Ester Cordet, vous connaissez Ester Cordet ?

Avec ma première paye d'apprenti typographe, j'ai offert un bouquet de fleurs à ma mère… et tout de suite après, j'ai couru m'acheter mon tout premier Playboy. C'est ainsi qu'en octobre 1974, j'ai fait la connaissance de la sublime Panaméenne : elle éclaboussait de sa beauté vénéneuse les pages centrales du magazine.
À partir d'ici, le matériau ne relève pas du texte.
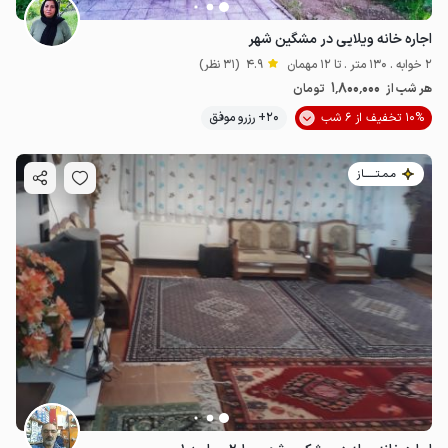
اجاره خانه ویلایی در مشگین شهر
2 خوابه . 130 متر . تا 12 مهمان
4.9
(31 نظر)
1٬800٬000
هر شب از
تومان
10% تخفیف از 6 شب
20+ رزرو موفق
مـمـتــــــاز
Vous me connaissez : je suis tombé aussitôt amoureux d'elle ! Amoureux de sa peau couleur miel de châtaignier, de son sourire ravageur, de ses yeux envoûtants… et de tout le reste aussi !

Si j'avais été un bel hidalgo fortuné, j'aurais aussitôt affrété un quadriréacteur pour rejoindre ma déesse à l'autre bout du monde. Mais je n'étais qu'un affreux binoclard qui trimballait sa carcasse pleine d'os sur un cyclomoteur Peugeot 101. Alors je me contentais de l'inviter tous les soirs à dormir avec moi, bien cachée sous mon oreiller. Et je rêvais qu'un jour, peut-être, elle viendrait me lire un joli conte de fée pour m'aider à m'endormir.
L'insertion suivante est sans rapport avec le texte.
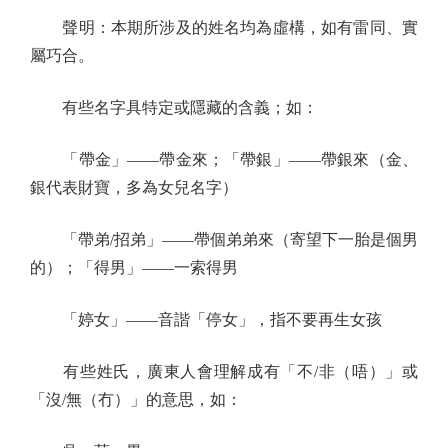
聲明：本期所涉及的姓名均為虛構，如有雷同、實
屬巧合。
有些名字具特定或隱藏的含義；如：
「帶金」——帶金來；「帶銀」——帶銀來（金、
銀代表財寶，多為女兒名字）
「帶弟/招弟」——帶個弟弟來（寄望下一胎是個男
的）；「得男」——一索得男
「婷女」——音諧「停女」，指不要再生女孩
有些姓氏，廣東人會理解成有「不/非（唔）」或
「沒/無（冇）」的意思，如：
Je pourrais vous faire croire que je suis un homme fidèle. Malheureusement, il n'en est rien. Tout juste un mois après mon idylle idéale avec ma chérie caramel, je convolai déjà avec Bebe Buell, la blonde incendiaire qui trônait désormais dans le Playboy de novembre… elle-même remplacée par l'intrigante Janice Raymond, en décembre. 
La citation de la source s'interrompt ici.